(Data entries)
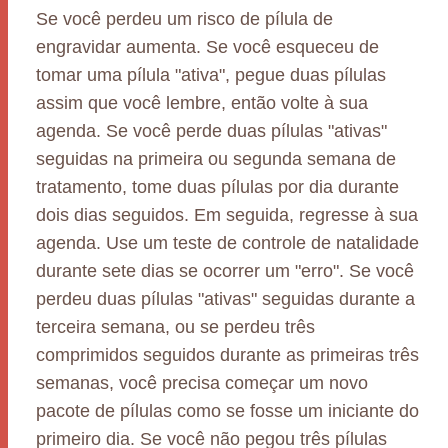
Se você perdeu um risco de pílula de
engravidar aumenta. Se você esqueceu de
tomar uma pílula "ativa", pegue duas pílulas
assim que você lembre, então volte à sua
agenda. Se você perde duas pílulas "ativas"
seguidas na primeira ou segunda semana de
tratamento, tome duas pílulas por dia durante
dois dias seguidos. Em seguida, regresse à sua
agenda. Use um teste de controle de natalidade
durante sete dias se ocorrer um "erro". Se você
perdeu duas pílulas "ativas" seguidas durante a
terceira semana, ou se perdeu três
comprimidos seguidos durante as primeiras três
semanas, você precisa começar um novo
pacote de pílulas como se fosse um iniciante do
primeiro dia. Se você não pegou três pílulas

Problem :: Which lines run from the one containing "tratamento, tome duas pílulas por dia durante" to the end of the entries above? Print them exactly, both ends included, and nothing else.

Solution for this exercise ::
tratamento, tome duas pílulas por dia durante
dois dias seguidos. Em seguida, regresse à sua
agenda. Use um teste de controle de natalidade
durante sete dias se ocorrer um "erro". Se você
perdeu duas pílulas "ativas" seguidas durante a
terceira semana, ou se perdeu três
comprimidos seguidos durante as primeiras três
semanas, você precisa começar um novo
pacote de pílulas como se fosse um iniciante do
primeiro dia. Se você não pegou três pílulas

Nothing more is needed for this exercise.